→ **SOURCE RECORDS**:
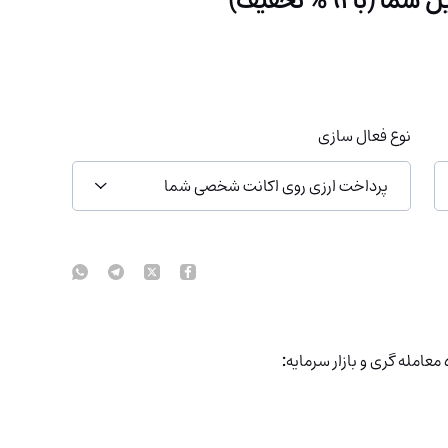
نوع فعال سازی
پرداخت ارزی روی اکانت شخصی شما
معامله گری و بازار سرمایه
:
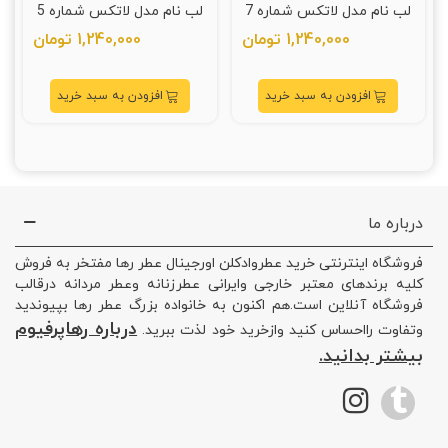
لب نام مدل لاتکس شماره 7
لب نام مدل لاتکس شماره 5
(Nam Latex Lipgloss
(Nam Latex Lipgloss
1,240,000 تومان
1,240,000 تومان
Volume NR5)
Volume NR7)
افزودن به سبد خرید
افزودن به سبد خرید
درباره ما
فروشگاه اینترنتی خرید عطروادکلن اورجینال عطر رها مفتخر به فروش
کلیه برندهای معتبر خارجی وایرانی عطرزنانه وعطر مردانه درقالب
فروشگاه آنلاین است.هم اکنون به خانواده بزرگ عطر رها بپیوندید
درباره رهاپرفیوم
وتفاوت رااحساس کنید وازخرید خود لذت ببرید.
بیشتر بدانید.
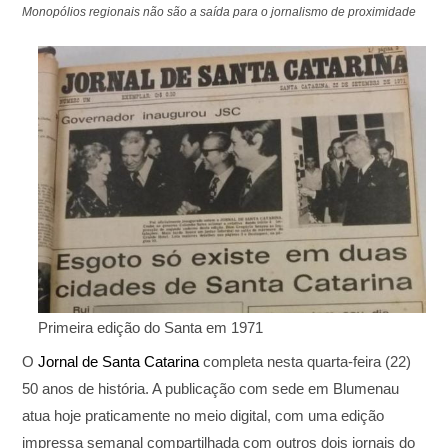
Monopólios regionais não são a saída para o jornalismo de proximidade
Primeira edição do Santa em 1971
O
Jornal de Santa Catarina
completa nesta quarta-feira (22)
50 anos de história. A publicação com sede em Blumenau
atua hoje praticamente no meio digital, com uma edição
impressa semanal compartilhada com outros dois jornais do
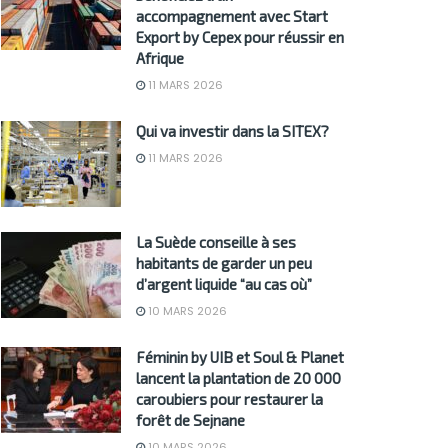
accompagnement avec Start
Export by Cepex pour réussir en
Afrique
11 MARS 2026
Qui va investir dans la SITEX?
11 MARS 2026
La Suède conseille à ses
habitants de garder un peu
d’argent liquide “au cas où”
10 MARS 2026
Féminin by UIB et Soul & Planet
lancent la plantation de 20 000
caroubiers pour restaurer la
forêt de Sejnane
10 MARS 2026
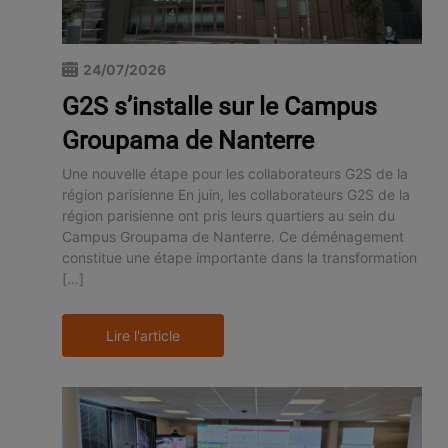
24/07/2026
G2S s’installe sur le Campus
Groupama de Nanterre
Une nouvelle étape pour les collaborateurs G2S de la
région parisienne En juin, les collaborateurs G2S de la
région parisienne ont pris leurs quartiers au sein du
Campus Groupama de Nanterre. Ce déménagement
constitue une étape importante dans la transformation
[…]
Lire l'article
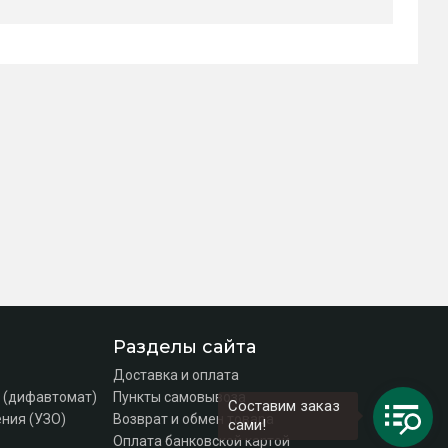
Разделы сайта
Доставка и оплата
 (дифавтомат)
Пункты самовывоза
Составим заказ
ния (УЗО)
Возврат и обмен товара
сами!
Оплата банковской картой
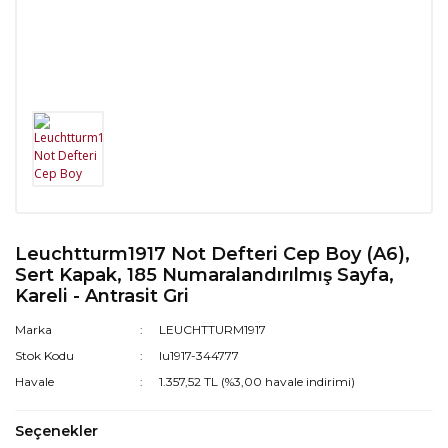
Leuchtturm1917 Not Defteri Cep Boy (A6),
Sert Kapak, 185 Numaralandırılmış Sayfa,
Kareli - Antrasit Gri
Marka
LEUCHTTURM1917
Stok Kodu
lu1917-344777
Havale
1.357,52 TL (%3,00 havale indirimi)
Seçenekler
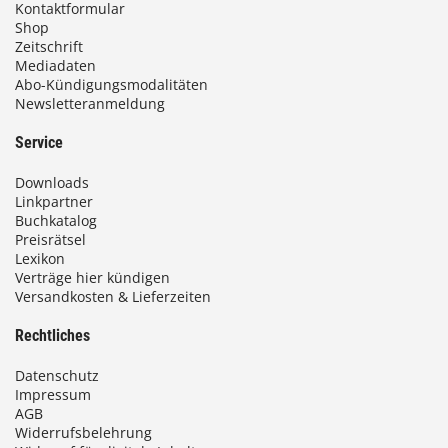
Kontaktformular
Shop
Zeitschrift
Mediadaten
Abo-Kündigungsmodalitäten
Newsletteranmeldung
Service
Downloads
Linkpartner
Buchkatalog
Preisrätsel
Lexikon
Verträge hier kündigen
Versandkosten & Lieferzeiten
Rechtliches
Datenschutz
Impressum
AGB
Widerrufsbelehrung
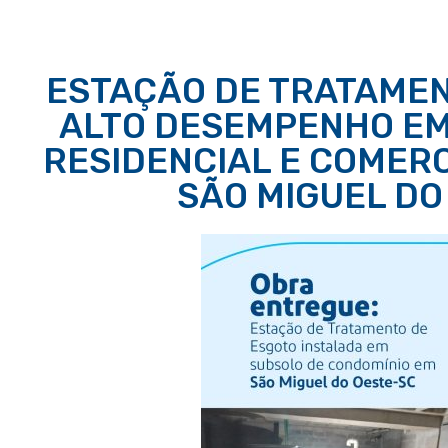
ESTAÇÃO DE TRATAMEN
ALTO DESEMPENHO EM
RESIDENCIAL E COMERC
SÃO MIGUEL DO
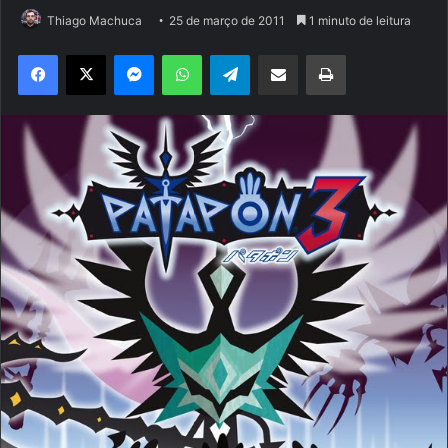
Thiago Machuca
25 de março de 2011
1 minuto de leitura
Facebook
X
Messenger
WhatsApp
Telegram
Compartilhar via e-mail
Imprimir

→ **ASSIGNED TASK**:
Without any picture, return exactly the lines of the records above from the first through the line that contains "25 de março de 2011".

→ **TASK ANSWER**:
نوع فعال سازی
پرداخت ارزی روی اکانت شخصی شما
معامله گری و بازار سرمایه
:
لب نام مدل لاتکس شماره 7
لب نام مدل لاتکس شماره 5
(Nam Latex Lipgloss
(Nam Latex Lipgloss
1,240,000 تومان
1,240,000 تومان
Volume NR5)
Volume NR7)
افزودن به سبد خرید
افزودن به سبد خرید
درباره ما
فروشگاه اینترنتی خرید عطروادکلن اورجینال عطر رها مفتخر به فروش
کلیه برندهای معتبر خارجی وایرانی عطرزنانه وعطر مردانه درقالب
فروشگاه آنلاین است.هم اکنون به خانواده بزرگ عطر رها بپیوندید
درباره رهاپرفیوم
وتفاوت رااحساس کنید وازخرید خود لذت ببرید.
بیشتر بدانید.
Monopólios regionais não são a saída para o jornalismo de proximidade
Primeira edição do Santa em 1971
O
Jornal de Santa Catarina
completa nesta quarta-feira (22)
50 anos de história. A publicação com sede em Blumenau
atua hoje praticamente no meio digital, com uma edição
impressa semanal compartilhada com outros dois jornais do
accompagnement avec Start
Export by Cepex pour réussir en
Afrique
11 MARS 2026
Qui va investir dans la SITEX?
11 MARS 2026
La Suède conseille à ses
habitants de garder un peu
d’argent liquide “au cas où”
10 MARS 2026
Féminin by UIB et Soul & Planet
lancent la plantation de 20 000
caroubiers pour restaurer la
forêt de Sejnane
10 MARS 2026
24/07/2026
G2S s’installe sur le Campus
Groupama de Nanterre
Une nouvelle étape pour les collaborateurs G2S de la
région parisienne En juin, les collaborateurs G2S de la
région parisienne ont pris leurs quartiers au sein du
Campus Groupama de Nanterre. Ce déménagement
constitue une étape importante dans la transformation
[…]
Lire l'article
Разделы сайта
Доставка и оплата
 (дифавтомат)
Пункты самовывоза
Составим заказ
ния (УЗО)
Возврат и обмен товара
сами!
Оплата банковской картой
Leuchtturm1917 Not Defteri Cep Boy (A6),
Sert Kapak, 185 Numaralandırılmış Sayfa,
Kareli - Antrasit Gri
Marka
LEUCHTTURM1917
Stok Kodu
lu1917-344777
Havale
1.357,52 TL (%3,00 havale indirimi)
Seçenekler
Kontaktformular
Shop
Zeitschrift
Mediadaten
Abo-Kündigungsmodalitäten
Newsletteranmeldung
Service
Downloads
Linkpartner
Buchkatalog
Preisrätsel
Lexikon
Verträge hier kündigen
Versandkosten & Lieferzeiten
Rechtliches
Datenschutz
Impressum
AGB
Widerrufsbelehrung
ESTAÇÃO DE TRATAMEN
ALTO DESEMPENHO EM
RESIDENCIAL E COMERC
SÃO MIGUEL DO
Thiago Machuca
25 de março de 2011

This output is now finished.